2

I understand the reason behind why sizeof is not implemented as function from Why is sizeof considered as an operator?

But i do not get is why we need to implement sizeof as special type of unary operator which execute as compile time not runtime (i guess As other operators always executed as runtime)

Same things we can achieve by making sizeof as macro isnt it?. What is the difference between such compiled time unary operator and macros?

i just want to know why they did not think for macro first and rather then implementing different operator. When i first thought what is sizeof() i thought it should be macro. didnt think of such unary operator ever.

Community
  • 1
  • 1
Jeegar Patel
  • 26,264
  • 51
  • 149
  • 222
  • Did you google it! Whats the difference between `compile time unary operator and macros`? – Sathish Aug 14 '14 at 06:30
  • 4
    "same things we can achieve by making sizeof as macro" - **no, you can't.** Also, C99 supports VLAs, and the `sizeof` a VLA is evaluated at runtime. – The Paramagnetic Croissant Aug 14 '14 at 06:35
  • 4
    As a general rule, if something can be evaluated at compile time, it should be.

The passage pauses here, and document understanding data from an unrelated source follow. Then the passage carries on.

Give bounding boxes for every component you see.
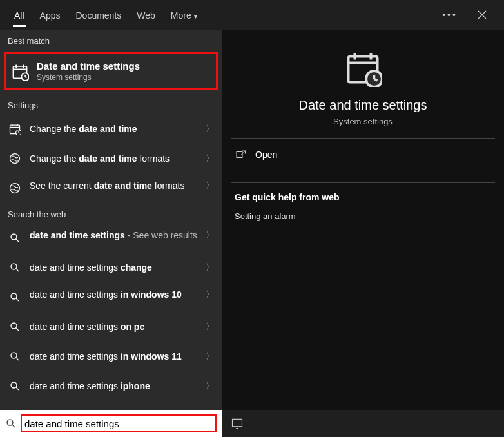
calendar-clock-icon — [343, 48, 383, 88]
region-icon — [8, 181, 22, 195]
chevron-right-icon: 〉 — [206, 289, 214, 300]
result-text: date and time settings on pc — [30, 321, 206, 333]
search-icon — [8, 290, 22, 304]
chevron-right-icon: 〉 — [206, 351, 214, 362]
result-text: Change the date and time formats — [30, 153, 206, 165]
search-icon — [8, 379, 22, 393]
web-result[interactable]: date and time settings change 〉 — [0, 253, 222, 282]
best-match-result[interactable]: Date and time settings System settings — [4, 52, 218, 90]
result-text: date and time settings in windows 11 — [30, 351, 206, 363]
search-icon — [8, 320, 22, 334]
close-icon — [478, 10, 487, 19]
section-settings: Settings — [0, 94, 222, 114]
settings-result[interactable]: Change the date and time 〉 — [0, 114, 222, 144]
result-text: See the current date and time formats — [30, 180, 206, 192]
search-scope-tabs: All Apps Documents Web More▾ — [6, 3, 205, 27]
open-label: Open — [255, 150, 277, 160]
tab-apps[interactable]: Apps — [32, 3, 68, 27]
result-text: date and time settings iphone — [30, 380, 206, 393]
region-icon — [8, 151, 22, 166]
result-text: date and time settings change — [30, 262, 206, 274]
web-result[interactable]: date and time settings on pc 〉 — [0, 312, 222, 342]
result-text: date and time settings - See web results — [30, 229, 206, 242]
tab-documents[interactable]: Documents — [68, 3, 129, 27]
bottom-right-strip — [222, 410, 504, 437]
tab-more-label: More — [171, 10, 191, 21]
calendar-clock-icon — [8, 122, 22, 136]
quick-help-link[interactable]: Setting an alarm — [235, 211, 491, 221]
result-text: Change the date and time — [30, 123, 206, 135]
chevron-right-icon: 〉 — [206, 380, 214, 392]
best-match-title: Date and time settings — [37, 61, 140, 72]
best-match-subtitle: System settings — [37, 73, 140, 82]
result-text: date and time settings in windows 10 — [30, 289, 206, 301]
chevron-down-icon: ▾ — [194, 13, 197, 20]
search-icon — [8, 231, 22, 245]
close-button[interactable] — [472, 5, 492, 25]
preview-subtitle: System settings — [231, 117, 495, 126]
ellipsis-icon: ••• — [442, 10, 458, 20]
quick-help-title: Get quick help from web — [235, 192, 491, 202]
search-box[interactable] — [0, 410, 222, 437]
web-result[interactable]: date and time settings - See web results… — [0, 223, 222, 253]
search-icon — [5, 418, 17, 429]
chevron-right-icon: 〉 — [206, 262, 214, 273]
calendar-clock-icon — [11, 63, 29, 81]
preview-title: Date and time settings — [231, 98, 495, 113]
panel-toggle-icon[interactable] — [231, 417, 244, 430]
tab-web[interactable]: Web — [129, 3, 163, 27]
search-bar — [0, 410, 504, 437]
search-input[interactable] — [24, 418, 213, 429]
chevron-right-icon: 〉 — [206, 153, 214, 164]
results-panel: Best match Date and time settings System… — [0, 30, 222, 410]
chevron-right-icon: 〉 — [206, 180, 214, 191]
web-result[interactable]: date and time settings iphone 〉 — [0, 371, 222, 401]
web-result[interactable]: date and time settings greyed out 〉 — [0, 401, 222, 410]
web-result[interactable]: date and time settings in windows 11 〉 — [0, 342, 222, 371]
search-icon — [8, 260, 22, 275]
web-result[interactable]: date and time settings in windows 10 〉 — [0, 282, 222, 312]
preview-panel: Date and time settings System settings O… — [222, 30, 504, 410]
settings-result[interactable]: Change the date and time formats 〉 — [0, 144, 222, 173]
chevron-right-icon: 〉 — [206, 229, 214, 241]
search-field-highlight — [21, 414, 217, 432]
tab-all[interactable]: All — [6, 3, 32, 27]
open-action[interactable]: Open — [231, 139, 495, 171]
more-options-button[interactable]: ••• — [440, 5, 460, 25]
tab-more[interactable]: More▾ — [163, 3, 205, 27]
chevron-right-icon: 〉 — [206, 321, 214, 333]
section-best-match: Best match — [0, 30, 222, 50]
settings-result[interactable]: See the current date and time formats 〉 — [0, 173, 222, 203]
chevron-right-icon: 〉 — [206, 123, 214, 135]
search-icon — [8, 349, 22, 364]
open-external-icon — [235, 149, 246, 160]
top-tab-bar: All Apps Documents Web More▾ ••• — [0, 0, 504, 30]
section-search-web: Search the web — [0, 203, 222, 223]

One wants the compiler to do as much work as possible and so reduce the runtime burden. – David Heffernan Aug 14 '14 at 06:36
  • Your code and libraries would be bloated with type information so that `sizeof(some_data)` or `sizeof(*some_ptr)` could be evaluated at runtime. – indiv Aug 14 '14 at 06:38
  • 1
    "other operators always executed as runtime"? Really? That's simply not true. Constant expressions like `2 + 3 * 8` are required to be evaluated at compile time. – AnT stands with Russia Aug 14 '14 at 06:41
  • @Mr.32: So, how do you propose to implement `sizeof` as a macro? – AnT stands with Russia Aug 14 '14 at 06:41
  • @AndreyT i just want to know why they did not think for macro first and rather then implementing different operator. When i first thought what is sizeof() i thought it should be macro. didnt think of such unary operator ever. – Jeegar Patel Aug 14 '14 at 06:44
  • 2
    @Mr.32 Why are you stubbornly sticking to your idea that it **should** be a macro? Why **should** it be? It **should not,** in fact. First of all, macros are inferior to operators in many way. They are not type-safe (in fact, they are not safe at all), they are confusing, they can cause clutter. Second, the size of a data type is an intrinsic concept in a programming language, tightly coupled with its semantics. So, the preprocessor, which is just a syntactic, text-only tool, cannot, need not, and should not know anything about object sizes. – The Paramagnetic Croissant Aug 14 '14 at 09:19

3 Answers3

6

Your question is not without merit. In fact, standard library already has a very similar feature implemented as a macro: it is the standard offsetof macro. Note also that a large portion of sizeof's usability comes form its compile-time nature (also true for offsetof), which is why a run-time implementation would be significantly inferior. (And, BTW, your assertive statement claiming that all other operators are "always executed at runtime" is completely untrue.)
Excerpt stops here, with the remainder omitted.